- [Data records]

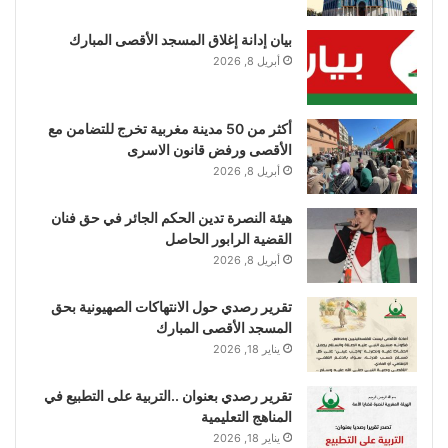
بيان إدانة إغلاق المسجد الأقصى المبارك
أبريل 8, 2026
أكثر من 50 مدينة مغربية تخرج للتضامن مع
الأقصى ورفض قانون الاسرى
أبريل 8, 2026
هيئة النصرة تدين الحكم الجائر في حق فنان
القضية الرابور الحاصل
أبريل 8, 2026
تقرير رصدي حول الانتهاكات الصهيونية بحق
المسجد الأقصى المبارك
يناير 18, 2026
تقرير رصدي بعنوان ..التربية على التطبيع في
المناهج التعليمية
يناير 18, 2026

- [Exercise details]
Go over the data and return every line that includes the word "المبارك".

- [Final answer]
بيان إدانة إغلاق المسجد الأقصى المبارك
المسجد الأقصى المبارك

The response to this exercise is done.